I'll keep you posted.

Friday, September 21, 2007

I Am an Easy Target

It was a fun week of giving money unwillingly to strangers.

I used to see frail women power-walking down the street, clutching onto their purse for dear life while their eyes whipped back and forth like a caged animal looking for escape. I used to shake my head inwardly, and tell this person to loosen up and loose the Hobbes-esque view on society.

I now am That Person.

It all started a few weeks ago when, overjoyed by the thought of possibly not owning a couch that was plaid anymore, I went to the bank to withdraw some money for a new couch. After realizing that it would be ridiculous to ask my sister to carry that wad of cash back to Hawaii, I decided to go inside the bank and convert it to a cashier's check. As I blithely passed by a pillar, I was suddenly grabbed by a odor-enhanced man who had other ideas. After attempting to cause pain and thus escape (I tried to crush his instep - not a good idea in heels) I realized the opposite occured, as it just pissed him off and caused him to attempt to stab me with whatever he was holding against my back. Luckily for me, it was fairly dull and did little damage. Deciding I wanted to stay in one piece, I handed over the cash, and watched as my new couch jumped off the side of the parking garage. I was left to mop up a little blood and go in the bank to let the officer know I had been robbed. He said he would get back with me when they found it. I'm still waiting by the phone! Morale of this story: Don't attempt to cause harm unless you know what you're doing.
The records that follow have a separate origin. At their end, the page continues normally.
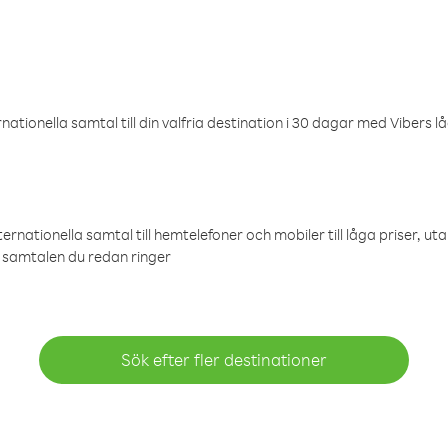
ationella samtal till din valfria destination i 30 dagar med Vibers lå
ternationella samtal till hemtelefoner och mobiler till låga priser, ut
samtalen du redan ringer
Sök efter fler destinationer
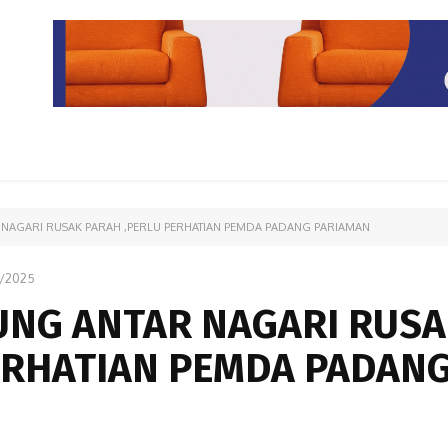
PARIWISATA
LIPUTAN KHUSUS
PARIWARA
OPINI
NAGARI RUSAK PARAH ,PERLU PERHATIAN PEMDA PADANG PARIAMAN
2/2025
UNG ANTAR NAGARI RUS
ERHATIAN PEMDA PADAN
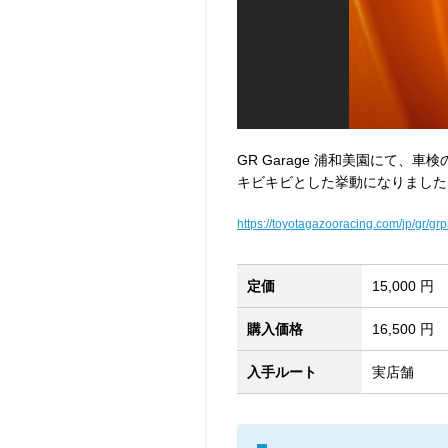
GR Garage 浦和美園にて、
キビキビとした挙動になりました
https://toyotagazooracing.com/jp/gr/gr
定価
15,000 円
購入価格
16,500 円
入手ルート
実店舗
BUT at least he missed my cash I made recently from my cake business!

Sadly, that was remedied exactly 6 days later, when I was robbed for yet the second time. This time, however, at least there was no bodily harm. We went to the Dallas Museum of Art for the Live Thursdays - they had jazz in the atrium and are open late. We chatted with friends about our boutS of bad luck - they recently had spent the weekend with razor blades, attempting to clean off the mass of epoxy that had exploded on their car while driving behind a work truck on the highway. Lighthearted that I was not the only one who luck had turned her back on, we headed home.
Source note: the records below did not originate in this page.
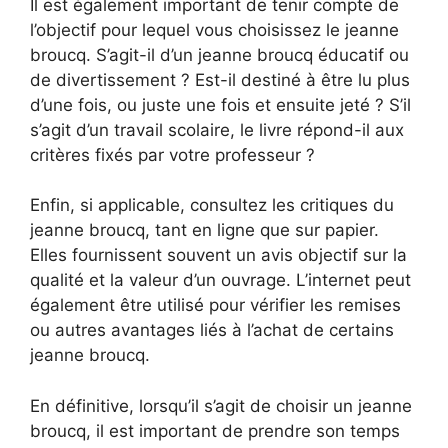
Il est également important de tenir compte de
l’objectif pour lequel vous choisissez le jeanne
broucq. S’agit-il d’un jeanne broucq éducatif ou
de divertissement ? Est-il destiné à être lu plus
d’une fois, ou juste une fois et ensuite jeté ? S’il
s’agit d’un travail scolaire, le livre répond-il aux
critères fixés par votre professeur ?
Enfin, si applicable, consultez les critiques du
jeanne broucq, tant en ligne que sur papier.
Elles fournissent souvent un avis objectif sur la
qualité et la valeur d’un ouvrage. L’internet peut
également être utilisé pour vérifier les remises
ou autres avantages liés à l’achat de certains
jeanne broucq.
En définitive, lorsqu’il s’agit de choisir un jeanne
broucq, il est important de prendre son temps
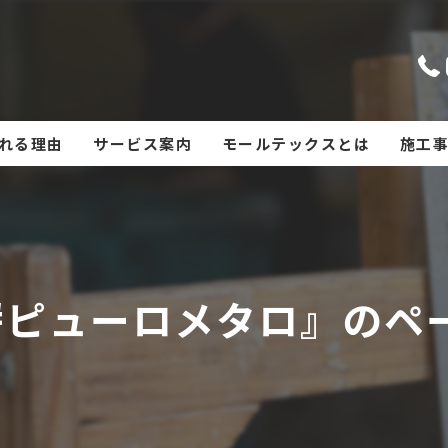
れる理由
サービス案内
モールテックスとは
施工
#ピューロメタロ』のペ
The next day I got a call from my bank - I had been robbed AGAIN! Apparently, someone unzipped my purse, took out my wallet, cleaned it out, and put it back in my purse so I was none the wiser. Unfortunately, this time they did not miss the cake cash. With too much happening at once, I proceeded to freak out, which was not helped by the USAA bank lady as she made comments like, "Who spends $243 at 7-Eleven?!" After finally calming down, I headed down to Coaster - it was finally furniture day, and I was going to pick up my much-awaited stuff and be happy, by God. To fit it, I borrowed my dad's SUV which turned out to have way more features than I am used to. Everything went smoothly until I went to move my car to the loading area; I got in and thought, "I should really put down the seats for them" so I got out, closed the driver's door, opened the passengers, put down the seats and closed that door. At which point there was an ominous clicking sound and for one horrible, suspended moment I realized the car locks automatically and I had no way of getting in. So I decided to have a full-blown mental breakdown right there in the parking lot. I started pounding on the car and repeating, "Really?! REALLY?!" in a progressively higher shriek. Such was my mental state that it took me a few minutes to notice that all the commotion I was making had caused all the Latino workers to come out of the warehouse and whisper things to each other, probably along the lines of "What is wrong with that crazy while lady?" Gazing at my newly emptied-out purse, I knew rock-bottom desolation. Even if I had my purse, it wouldn't matter. I had no money to even pay Pop-A-Lock to journey out to the boonies and rescue me. Since my last car was totalled we just have one we share, and David was currently stuck in downtown Dallas, about an hour from where I was. Joy.

So, those nice guys from the warehouse spent 45 minutes trying to break into my car –bless them. They finally got it open, and all was well. And that is probably the only reason this story is actually funny.